前面已提到過,我曾導演了歌劇《卡門》,這倒不是說我擅長歌劇。豈止是不擅長,簡直是個地道的門外漢。而像我這個門外漢為什么答應導演歌劇呢?因為我認為,在眾人齊心協力創作一部作品這一點上,舞臺與電影是一致的,所以我也能勝任。我認為,對導演來說,譬如歌劇導演,最主要的不是懂不懂音樂、識不識樂譜,最重要的應該是組織能力,能使眾多的工作人員齊心協力把精力集中到工作上來。這是當導演的首要資格。當然,精通音樂的導演是十全十美的,然而不懂音樂的導演也可以稱之為九全九美吧。更何況,演歌劇時有精通音樂的指揮家在身邊,導演即使是個音樂外行也無關大局。

我導演《卡門》時,先了解了演員們是怎樣理解這部作品的,然後提出自己的看法,彼此交換意見。在此基礎上,大家再一起討論應該如何表演。到了具體排練時,我先讓大家按照自己的想法表演一番,如果發現表演中有欠缺和做作的地方再進行糾正,一直到他們能正確表演為止。古典歌劇的歌唱演員反映說,我的導演方式是別具一格的。

歌劇從來都是導演先讀了樂譜後再決定動作,就像設計舞蹈姿勢似的。迄今為止,日本的歌劇導演方法都是這樣(當然也有個別例外)。一切都由導演詳細指點,告訴演員該走什么位置,該在哪個音節上回頭招呼,此時那個女演員該站在什么位置等等。

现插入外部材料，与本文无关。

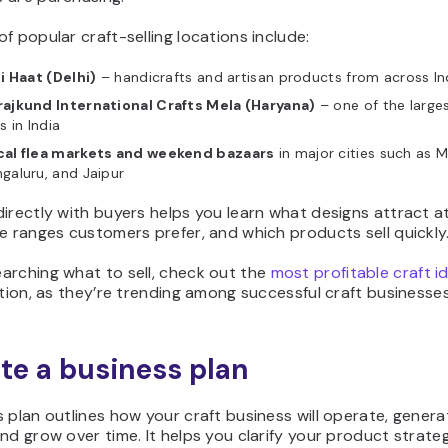
f popular craft-selling locations include:
li Haat (Delhi)
– handicrafts and artisan products from across In
rajkund International Crafts Mela (Haryana)
– one of the larges
rs in India
cal flea markets and weekend bazaars
in major cities such as 
galuru, and Jaipur
irectly with buyers helps you learn what designs attract a
e ranges customers prefer, and which products sell quickly
arching what to sell, check out the
most profitable craft id
ation, as they’re trending among successful craft businesses
ite a business plan
 plan outlines how your craft business will operate, genera
nd grow over time. It helps you clarify your product strateg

於是全體演員要拼命地記住這些動作。所以,我這種只注意內容,也就是從大家討論決定該表達出什么內容著手的導演方法,演員們認為是罕見的。

演員很多(光合唱團成員就有100到150人左右),而且都是各有工作崗位的人,所以,在上演地點的大阪、名古屋、熊本等處分別成立各地的合唱團,的確是一件費心勞神的工作。但大家都能理解我的指導方法,無不熱情地參加演出,對我來說,這次的工作是非常愉快的。

要搞好集體創作,最重要的是所有參加者要抱同一願望,向著一個目標前進,互相幫助,各盡其力,從這種努力與心心相印之中求得歡樂。大家商量,各述己見:「應該這樣表演。」「應該那樣表演。」大家在相互幫助中確定方案,這一點舞臺與電影是相同的。正確的表演,必須有充分自信,它一定會得到全體人員的理解。當指導人員提出,這種方式比那種好些時,如這種判斷是正確的,那么,大家也會認為言之有理而加以採納。

然而現在的情況常常是這樣的,儘管劇組成員覺得不對頭,但導演一個人卻認為絕對正確、非此不可、固執己見,而這種導演方法,又自以為很有個性、獨樹一幟。這樣的導演匯出來的戲只能使觀眾一驚,誤認為是什么新劇種。但是,演戲畢竟不是戴著假面具嚇唬人的鬼把戲。必須根據觀眾的心理與認識,用最自然的方式來表現。我認為,歸根結底一句話,一個出色的導演應該做到讓觀眾自己展開想象的翅膀,讓觀眾自己產生身臨其境的感覺,讓導演的形象在觀眾的心目中不知不覺地消失。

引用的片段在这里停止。